HCFA mentions, but fails to address, the key aspect of the legislative history of Stark II. Towards the end of the legislative deliberations, Congress added “inpatient and outpatient hospital services” as the 11 and final designated health service. While HCFA claims, without citation to any authority, that Congress was concerned over increased hospital admissions, 66 Fed. Reg. at 941, HCFA cannot point to any evidence that admissions for lithotripsy were a concern. Congress certainly did not voice any such concerns.

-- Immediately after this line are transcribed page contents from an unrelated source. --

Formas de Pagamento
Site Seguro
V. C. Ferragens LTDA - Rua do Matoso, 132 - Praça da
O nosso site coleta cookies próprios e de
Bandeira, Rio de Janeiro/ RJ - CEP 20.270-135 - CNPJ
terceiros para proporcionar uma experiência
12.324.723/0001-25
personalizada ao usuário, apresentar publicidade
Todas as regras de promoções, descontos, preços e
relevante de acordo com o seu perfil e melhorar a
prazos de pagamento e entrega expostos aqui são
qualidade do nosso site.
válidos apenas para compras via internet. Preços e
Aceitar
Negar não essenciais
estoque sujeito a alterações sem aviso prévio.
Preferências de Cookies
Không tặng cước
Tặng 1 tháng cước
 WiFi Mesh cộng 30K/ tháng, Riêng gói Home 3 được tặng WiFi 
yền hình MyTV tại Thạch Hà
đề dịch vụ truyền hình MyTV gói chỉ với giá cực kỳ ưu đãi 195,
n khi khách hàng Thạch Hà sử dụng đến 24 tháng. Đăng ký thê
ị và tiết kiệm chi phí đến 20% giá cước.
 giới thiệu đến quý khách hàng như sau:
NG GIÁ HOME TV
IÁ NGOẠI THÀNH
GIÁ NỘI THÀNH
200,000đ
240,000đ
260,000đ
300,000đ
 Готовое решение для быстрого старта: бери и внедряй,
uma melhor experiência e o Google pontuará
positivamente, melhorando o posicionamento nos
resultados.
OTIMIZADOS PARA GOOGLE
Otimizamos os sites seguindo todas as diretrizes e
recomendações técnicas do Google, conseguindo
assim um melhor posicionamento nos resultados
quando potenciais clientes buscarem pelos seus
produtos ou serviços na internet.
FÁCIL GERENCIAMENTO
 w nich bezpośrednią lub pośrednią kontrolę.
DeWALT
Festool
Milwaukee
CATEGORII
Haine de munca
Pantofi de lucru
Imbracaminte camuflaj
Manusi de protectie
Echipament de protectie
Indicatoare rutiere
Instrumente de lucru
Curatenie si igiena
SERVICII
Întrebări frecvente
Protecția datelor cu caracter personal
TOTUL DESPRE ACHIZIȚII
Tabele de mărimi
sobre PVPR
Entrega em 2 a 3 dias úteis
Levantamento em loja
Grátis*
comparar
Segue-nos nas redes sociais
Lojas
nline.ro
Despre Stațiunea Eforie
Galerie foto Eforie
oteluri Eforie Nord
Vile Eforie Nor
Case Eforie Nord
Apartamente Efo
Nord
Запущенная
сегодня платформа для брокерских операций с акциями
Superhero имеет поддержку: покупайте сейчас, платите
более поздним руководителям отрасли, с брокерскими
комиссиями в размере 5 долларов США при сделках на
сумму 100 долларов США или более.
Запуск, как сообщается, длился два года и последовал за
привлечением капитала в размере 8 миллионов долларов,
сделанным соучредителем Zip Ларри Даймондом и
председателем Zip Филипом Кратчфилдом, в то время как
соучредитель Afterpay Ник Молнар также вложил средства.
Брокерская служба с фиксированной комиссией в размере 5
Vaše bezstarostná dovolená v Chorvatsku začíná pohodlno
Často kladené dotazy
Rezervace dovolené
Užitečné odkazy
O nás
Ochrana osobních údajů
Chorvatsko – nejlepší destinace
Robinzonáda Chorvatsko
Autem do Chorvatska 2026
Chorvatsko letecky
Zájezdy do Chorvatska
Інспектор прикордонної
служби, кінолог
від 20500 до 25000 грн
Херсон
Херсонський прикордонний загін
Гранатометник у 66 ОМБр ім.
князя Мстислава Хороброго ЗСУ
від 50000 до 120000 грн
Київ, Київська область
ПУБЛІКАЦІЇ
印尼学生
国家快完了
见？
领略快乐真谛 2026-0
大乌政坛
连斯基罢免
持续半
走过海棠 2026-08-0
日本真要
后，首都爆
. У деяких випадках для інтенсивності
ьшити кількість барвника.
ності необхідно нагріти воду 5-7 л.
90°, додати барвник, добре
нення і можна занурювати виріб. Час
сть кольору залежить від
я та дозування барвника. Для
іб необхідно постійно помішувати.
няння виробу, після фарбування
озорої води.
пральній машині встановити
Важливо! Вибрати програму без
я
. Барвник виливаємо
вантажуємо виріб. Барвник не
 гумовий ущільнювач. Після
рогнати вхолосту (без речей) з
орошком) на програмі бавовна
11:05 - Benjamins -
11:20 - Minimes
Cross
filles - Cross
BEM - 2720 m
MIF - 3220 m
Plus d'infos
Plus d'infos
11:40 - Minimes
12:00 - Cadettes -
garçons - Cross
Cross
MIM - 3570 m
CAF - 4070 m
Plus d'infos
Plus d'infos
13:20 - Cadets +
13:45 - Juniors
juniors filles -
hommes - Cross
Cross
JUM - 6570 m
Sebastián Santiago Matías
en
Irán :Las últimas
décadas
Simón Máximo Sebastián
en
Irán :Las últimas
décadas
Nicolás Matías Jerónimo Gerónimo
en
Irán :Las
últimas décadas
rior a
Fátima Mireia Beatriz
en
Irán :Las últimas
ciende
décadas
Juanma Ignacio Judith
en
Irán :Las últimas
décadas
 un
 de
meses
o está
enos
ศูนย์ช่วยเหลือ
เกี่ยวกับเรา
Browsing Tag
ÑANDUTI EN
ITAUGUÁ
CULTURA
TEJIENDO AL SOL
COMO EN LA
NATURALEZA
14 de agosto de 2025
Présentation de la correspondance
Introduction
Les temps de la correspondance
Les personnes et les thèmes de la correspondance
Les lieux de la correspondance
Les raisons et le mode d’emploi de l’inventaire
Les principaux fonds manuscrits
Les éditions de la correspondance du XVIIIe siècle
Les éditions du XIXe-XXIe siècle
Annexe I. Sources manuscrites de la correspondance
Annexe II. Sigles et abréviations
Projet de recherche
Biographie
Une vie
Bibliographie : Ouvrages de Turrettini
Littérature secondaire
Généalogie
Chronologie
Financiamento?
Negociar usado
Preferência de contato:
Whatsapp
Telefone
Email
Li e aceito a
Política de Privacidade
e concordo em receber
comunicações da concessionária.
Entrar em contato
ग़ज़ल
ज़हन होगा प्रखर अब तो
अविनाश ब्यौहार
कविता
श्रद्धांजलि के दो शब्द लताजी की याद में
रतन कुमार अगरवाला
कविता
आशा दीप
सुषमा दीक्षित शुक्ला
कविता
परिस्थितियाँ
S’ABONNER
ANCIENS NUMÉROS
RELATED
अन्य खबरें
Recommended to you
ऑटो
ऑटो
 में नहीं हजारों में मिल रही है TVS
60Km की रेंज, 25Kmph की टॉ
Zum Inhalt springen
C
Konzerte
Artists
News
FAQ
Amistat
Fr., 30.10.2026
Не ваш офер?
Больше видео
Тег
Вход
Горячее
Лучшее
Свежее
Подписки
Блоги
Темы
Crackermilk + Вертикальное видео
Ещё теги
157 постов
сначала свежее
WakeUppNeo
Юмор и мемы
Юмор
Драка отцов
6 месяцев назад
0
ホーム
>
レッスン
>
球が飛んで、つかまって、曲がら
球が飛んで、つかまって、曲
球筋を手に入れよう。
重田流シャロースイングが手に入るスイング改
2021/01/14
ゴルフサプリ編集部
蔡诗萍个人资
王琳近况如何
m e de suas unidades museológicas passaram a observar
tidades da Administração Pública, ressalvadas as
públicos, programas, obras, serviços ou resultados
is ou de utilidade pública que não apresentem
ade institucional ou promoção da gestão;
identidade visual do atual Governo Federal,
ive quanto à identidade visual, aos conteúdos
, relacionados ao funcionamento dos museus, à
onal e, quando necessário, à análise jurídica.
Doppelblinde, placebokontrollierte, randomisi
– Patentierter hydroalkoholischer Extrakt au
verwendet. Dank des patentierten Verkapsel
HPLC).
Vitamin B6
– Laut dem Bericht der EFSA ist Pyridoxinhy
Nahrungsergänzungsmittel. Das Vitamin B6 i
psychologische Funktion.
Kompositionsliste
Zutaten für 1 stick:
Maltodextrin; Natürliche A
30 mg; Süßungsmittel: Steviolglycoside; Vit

A concern that was stated by Congress was that HCFA might seek to add lithotripsy to the list of DHS through an expansive reading of the term “inpatient and outpatient hospital services.” During debate on the House floor regarding Stark II, Chairman Rose put the question point-blank to the legislation’s author and principal sponsor, Rep. Stark:

Mr. Rose: .. .Mr. Speaker, I ask the chairman [of the Subcommittee on Health of the Committee on Ways and Means, Rep. Stark] this question: In Section 1877 (42 U.S.C. 1 395nn(h)(6)(k)[)] the physician self-referral ban enumerates “inpatient and outpatient hospital services.” It is my understanding that this provision is not intended to apply to physician owned lithotripsy facilities that furnish services under contract with a hospital. Is this correct?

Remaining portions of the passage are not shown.